All Articles

Differences between compilation types

What is a compiler?

A compiler (e.g. gcc, clang etc.) is defined as something that transforms code from one representation into another. It usually accomplishes this through various subtasks. A simplified stage analysis might look something like:

Frontend (lexing, parsing, performing semantic analysis...)
|
--> Generates an intermediate representation (IR)
|
Optimizations (remove dead code, common subexpression elimination...)
|
--> Also an IR
|
Code generation (scheduler, register allocator, machine assembly generator)

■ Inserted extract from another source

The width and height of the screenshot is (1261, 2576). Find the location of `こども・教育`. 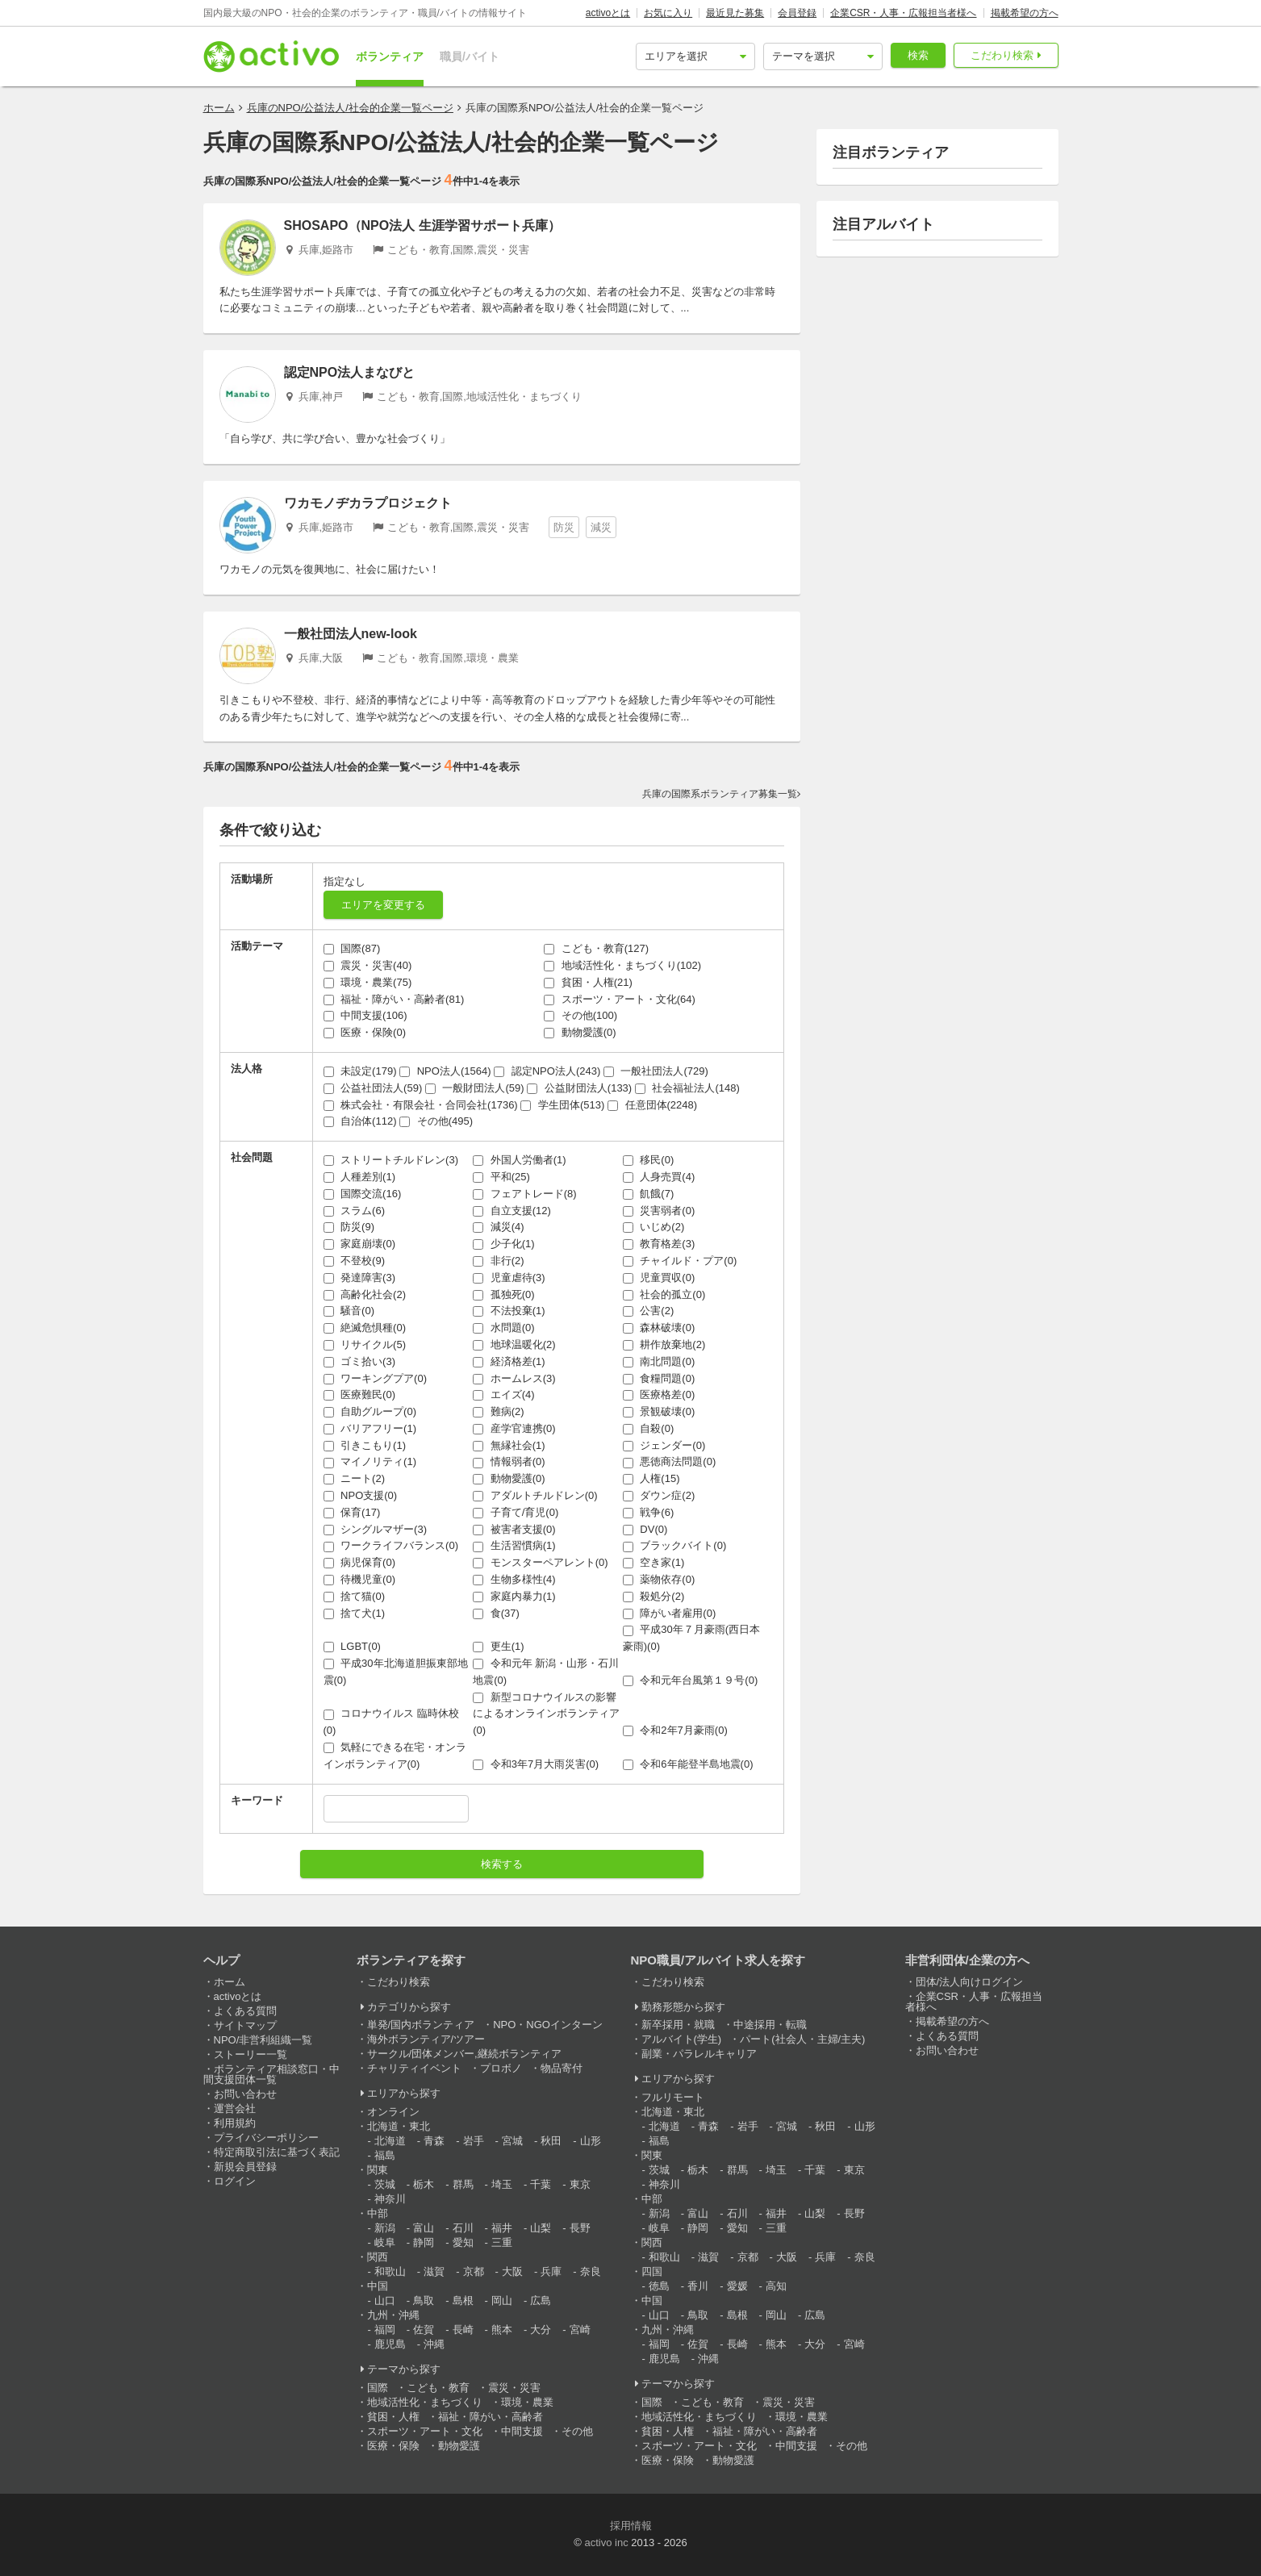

A quick example to see what is going on you can perform yourself before we continue is, take the following c code:

#include <stdio.h>
#include <stdlib.h>
#include <string.h>

int main (void)
{
	char h[] = "the quick brown fox jumps over the lazy dog";
	char *f = strstr(h, "fox");
	if (f) {
		printf("%s\n", f);
	}
	return 0;
}

You’ll need clang and llvm. Then compile this program as follows:

  1. clang -emit-llvm -S str.c -o str.ll - Examine the generated LLVM IR
  2. opt -O3 -S str.ll -o str.opt.ll - Examine the optimized code, note that it contains less lines than the str.ll file
  3. llc -O3 str.opt.ll -o str.s - Examine the machine assembly
  4. clang str.s - Finally create a binary

A contrived example - the same thing can be accomplished by simply writing clang -O3 str.c

This doesn’t just apply in the case of high level language to low level language, but also includes things like transforming PHP7.0 code to Opcodes etc.

Types of code transformation

Interpreting

There are a ton of high level languages that use something called a Virtual Machine to interpret the high level representation of their code. PHP and Python are among these. The most popular of these you’ve probably heard about before is the JVM, which enables running Java (or things like Scala).

I won’t go much into interpreters since we’re mostly covering compilation in this post. However, the way it works is that the VM basically acts like a huge switch statement inside of a loop, and code is processed as such.

AOT Compilation

This section will talk about AOT (ahead of time) compilation and what it means. This is the most popular way to compile static languages today and covers languages such as Rust, Go etc.

AOT often generates extremely efficient code. In-fact, we can often write less efficient high-level code and let the compiler optimize for us at build time, an example of this can be found here where instead of comparing each byte, which one may assume would be faster, simply casting to a string and comparing is just as quick (and reads a lot more nicely).

AOT can often take a long time to compile code. However this is just due to the fact we’re using high level abstractions and trying compile down into efficient machine code, and these translations take time to run, especially when optimizing.

Also, we may be performing other non-trivial steps such as enforcing constraints that make the particular language safe at runtime.

JIT Compilation

In the grand scheme of complation, JIT has only become popular recently and includes both a VM AND AOT compilation and covers languages such as JavaScript, Lua etc.

The basic premise of this approach is to start running the code in a VM at first (big switch statement, as above) but take note of which parts of the code are considered “hot” (meaning that this code is most useful to compile to bytecode) and to collect information on types are being used most often.

What happens next is that it stops execution and compiles the pieces of code it found during the VM phase then continues execution in the style of a VM.

The main advantage to this approach is that you get the best of both worlds discussed above; rapid idea iteration without compilation - due to the VM, and AOT compilation for code that is run most often.

Conclusion

My goal for this post was to get a better overview of how the code I was writing day to day was being executed. I think this accomplishes that, alongside a quick dive into the different types of compilers out there. Overall, I’m excited to see what happens with the PHP-JIT RFC that has been accepted for PHP 8.0, and the FFI RFC which has also been accepted, but for PHP7.4.